Material shown below:

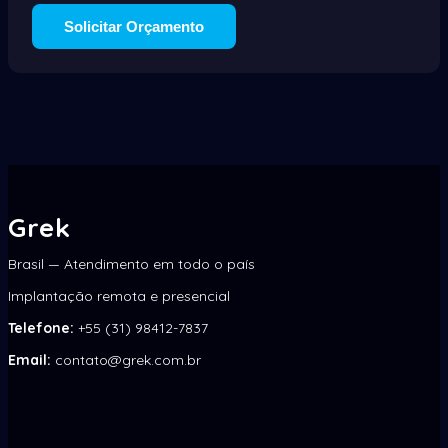
Solicitar Orçamento
Grek
Brasil — Atendimento em todo o país
Implantação remota e presencial
Telefone:
+55 (31) 98412-7837
Email:
contato@grek.com.br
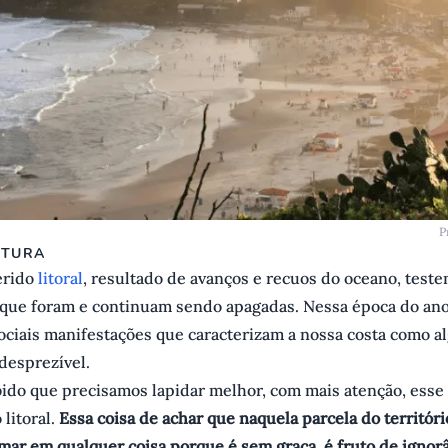
P
ITURA
erido
litoral
, resultado de avanços e recuos do oceano, tes
s que foram e continuam sendo apagadas. Nessa época do an
sociais manifestações que caracterizam a nossa costa como a
 desprezível.
ido que precisamos lapidar melhor, com mais atenção, esse
 litoral.
Essa coisa de achar que naquela parcela do territór
mar em qualquer coisa porque é sem graça, é fruto de ignor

End of Material shown.

§ **Goal of the exercise**
Find and show each line of the listing with the word "coisa".

§ **Response to the task**
Essa coisa de achar que naquela parcela do territór
mar em qualquer coisa porque é sem graça, é fruto de ignor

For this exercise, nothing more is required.